● PROBLEM TO WORK ON
The records that follow are to be printed exactly, with no images.

[Collected data]
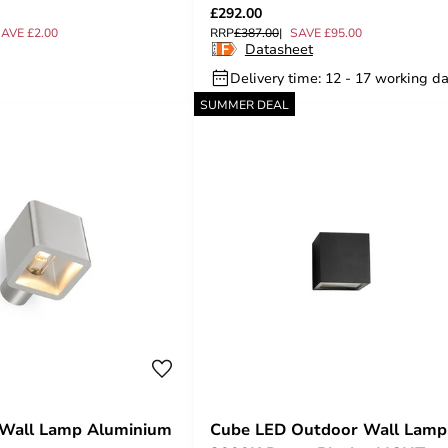
£292.00
AVE £2.00
RRP
£387.00
SAVE £95.00
Datasheet
Delivery time: 12 - 17 working d
SUMMER DEAL
 Wall Lamp Aluminium
Cube LED Outdoor Wall Lamp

● ANSWER FOR THIS EXERCISE
£292.00
AVE £2.00
RRP
£387.00
SAVE £95.00
Datasheet
Delivery time: 12 - 17 working d
SUMMER DEAL
 Wall Lamp Aluminium
Cube LED Outdoor Wall Lamp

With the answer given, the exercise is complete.